Dogs are social animals who thrive in the company of other animals, not just canines. They can often feel more secure, relaxed and happier when around others. In the home and especially when they’re napping/sleeping they can often be found huddling and cuddling into each other in the same bed.
The focus of this article is whether or not two dogs can share the same bed safely and effectively and whether or not they crave their own space to relax and sleep.
Generally, dogs with a close bond can sleep together to share heat and feel calmer – this can help reduce separation anxiety. It’s safe, healthy and known to improve overall physical and psychological condition. It also helps a dog adjust to its new home.
Some dogs do and some dogs don’t like it.
For these kinds of dogs, we recommend indestructible dog beds as the bed is likely to go through quite a lot of punishment. Two dogs who have known each other a long time or two new puppies can be seen bed-sharing because there’s a pre-existing bond there and they have always co-slept.
Sharing a bed is a really good thing to see as an owner but it’s not something that may happen every time. Some dogs need their own space in the night and don’t want to share at all – this can be especially true for those with a new puppy or dog entering a home with an established older dog – they are used to solo sleeping and don’t want to change their ways.
If you’re coming to this website wondering if you should try and get them to bed-share then our recommendation is no – never force dogs to be in very close contact with each other. This is especially true if you have an existing dog and you are introducing a new one to the household.
Every mutt is different, some may crave close-quarters interaction and others need their space. In this situation, we would simply get them both their own bed and if they choose to share a bed and they get along then fine but at least there’s the option for a space on their own.
Even dogs who get along with a house on fire during the day may prefer to sleep along and if there’s only one bed to share it can cause conflict and poor sleep for both dogs and owners.
Read More: Top 10 Dog Beds to Buy in UK (2023)
Tips on multiple dogs sleeping together
Here we share our tips and tricks to help you have two sleeping pups get along with one another and for those brining home another dog.
Let them have their own bed as a choice
Always give your furry friends the choice of their own bed. If you now have another dog then ensure they sleep separately for the first few days as night time antics from the new arrival could spark aggression and conflict. This is emphasised when an older dog is involved that can get cranky.
Get an appropriate dog bed
If you do have dogs that sleep together then invest in a large bed that multiple dogs can comfortably fit into it and have enough room to turn around and adjust themselves.
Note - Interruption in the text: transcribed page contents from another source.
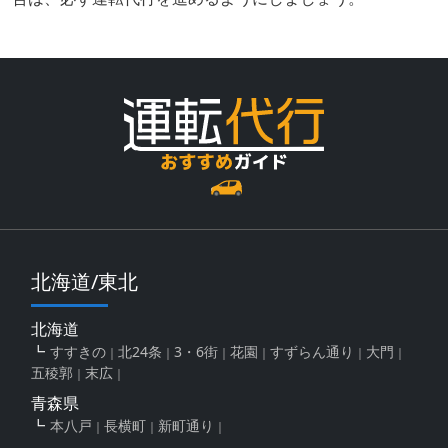
北海道/東北
北海道
すすきの
北24条
3・6街
花園
すずらん通り
大門
五稜郭
末広
青森県
本八戸
長横町
新町通り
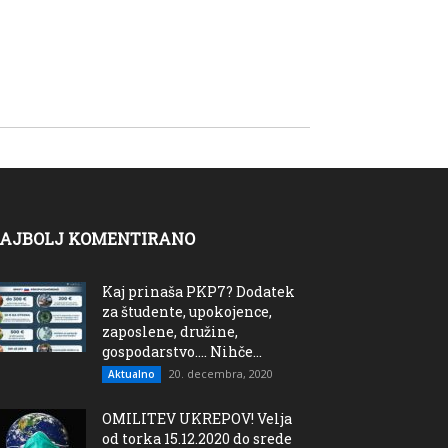
AJBOLJ KOMENTIRANO
Kaj prinaša PKP7? Dodatek
za študente, upokojence,
zaposlene, družine,
gospodarstvo…. Nihče...
20. decembra, 2020
Aktualno
OMILITEV UKREPOV! Velja
od torka 15.12.2020 do srede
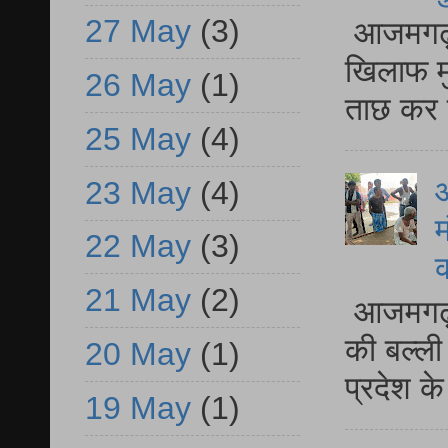
27 May
(3)
आजमगढ़ द
खिलाफ मु
26 May
(1)
ताछ कर र
25 May
(4)
आ
23 May
(4)
म
22 May
(3)
21 May
(2)
आजमगढ़ 
की बल्ली
20 May
(1)
प्रदेश 
19 May
(1)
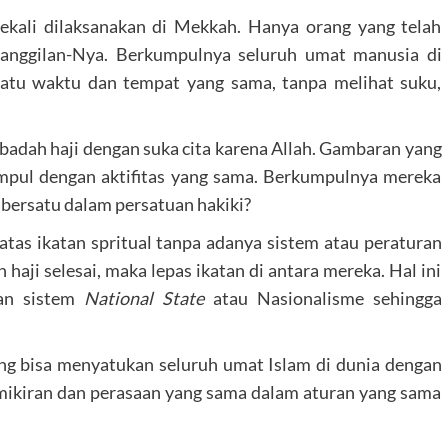
sekali dilaksanakan di Mekkah. Hanya orang yang telah
panggilan-Nya. Berkumpulnya seluruh umat manusia di
satu waktu dan tempat yang sama, tanpa melihat suku,
adah haji dengan suka cita karena Allah. Gambaran yang
mpul dengan aktifitas yang sama. Berkumpulnya mereka
 bersatu dalam persatuan hakiki?
as ikatan spritual tanpa adanya sistem atau peraturan
 haji selesai, maka lepas ikatan di antara mereka. Hal ini
an sistem
National State
atau Nasionalisme sehingga
g bisa menyatukan seluruh umat Islam di dunia dengan
emikiran dan perasaan yang sama dalam aturan yang sama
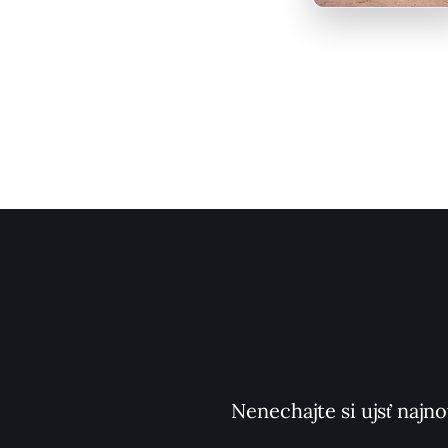
Nenechajte si ujsť najno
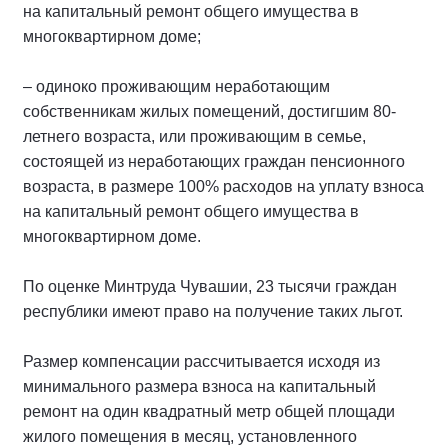
на капитальный ремонт общего имущества в
многоквартирном доме;
– одиноко проживающим неработающим
собственникам жилых помещений, достигшим 80-
летнего возраста, или проживающим в семье,
состоящей из неработающих граждан пенсионного
возраста, в размере 100% расходов на уплату взноса
на капитальный ремонт общего имущества в
многоквартирном доме.
По оценке Минтруда Чувашии, 23 тысячи граждан
республики имеют право на получение таких льгот.
Размер компенсации рассчитывается исходя из
минимального размера взноса на капитальный
ремонт на один квадратный метр общей площади
жилого помещения в месяц, установленного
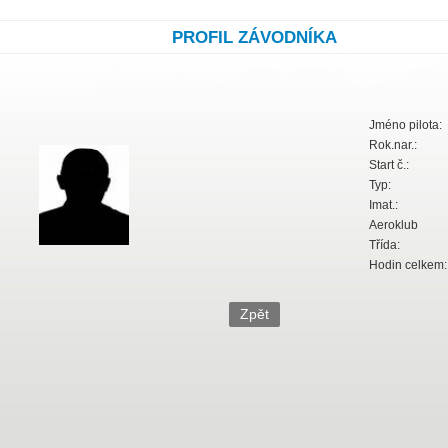
PROFIL ZÁVODNÍKA
Jméno pilota:
Rok.nar.:
Start č.:
Typ:
Imat.:
Aeroklub
Třída:
Hodin celkem:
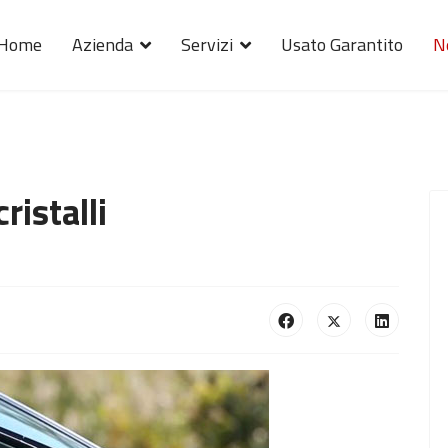
Home
Azienda
Servizi
Usato Garantito
N
istalli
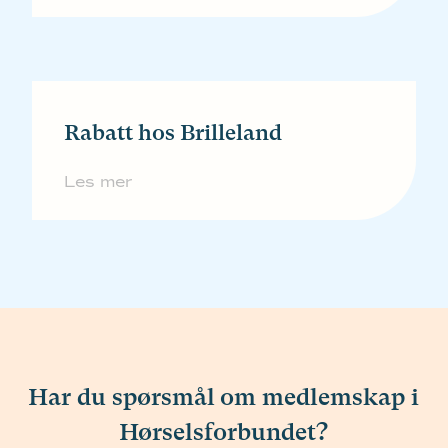
Rabatt hos Brilleland
Les mer
Har du spørsmål om medlemskap i
Hørselsforbundet?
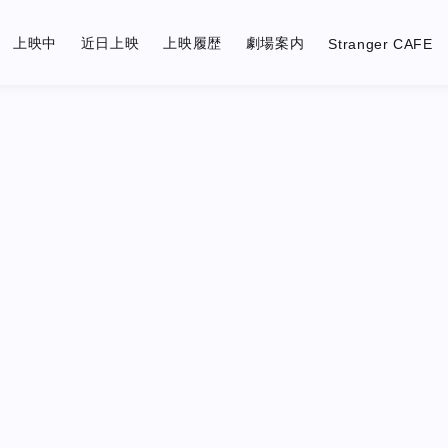
上映中
近日上映
上映履歴
劇場案内
Stranger CAFE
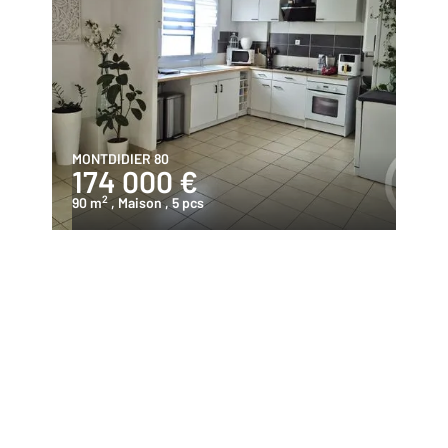
MONTDIDIER 80
174 000 €
2
90 m
, Maison
, 5 pcs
We’ve reviewed a lot of good beds and thoroughly recommend tough beds in this situation.
Don’t leave out any food during bedtime
One of the biggest cause of conflict with dogs sleeping together is the presence of food, especially when a new dog is involved who has yet to learn their place in the hierarchy. Always leave fresh water 24/7 but never leave out any sort of food for them to potentially fight over.
To be fair, night-time grazing is not ideal whether you have one dog or two dogs as it can lead to unscheduled toilet time where you may be in bed yourself causing you to wake up to a bad mess.
Have a day bed and a night bed
Some dogs may be fine co-sleeping in the day but not in the night so we recommend having space to accommodate both of the dog’s needs.
Read More: Top 10 Dog Crates to Buy in UK (2023)
Why does my dog sleep in my other dogs bed?
Your dog may crave their friend’s scent which helps relax them and give themselves a sense of safety and put them to sleep in the home. Another reason could be that they just like their bed better!
Can I leave my two dogs alone together?
Two dogs should only be left alone when they have a significant bond over a length of time. Two dogs who do not know each other should never be left alone unsupervised as conflicts may arrive at the home. Dogs need to get to know each other just like humans if they are to cohabitate and co-sleep.
Can you crate one dog but not another?
There seems to be no logical reason why one dog can be crated and not the other but in our opinion, it can be seen as antisocial especially if it’s enforced and not the dog’s choice. One dog may like the den feel of the crate but not the other. It’s the owner’s choice at the end of the day even if it does seem a little antisocial.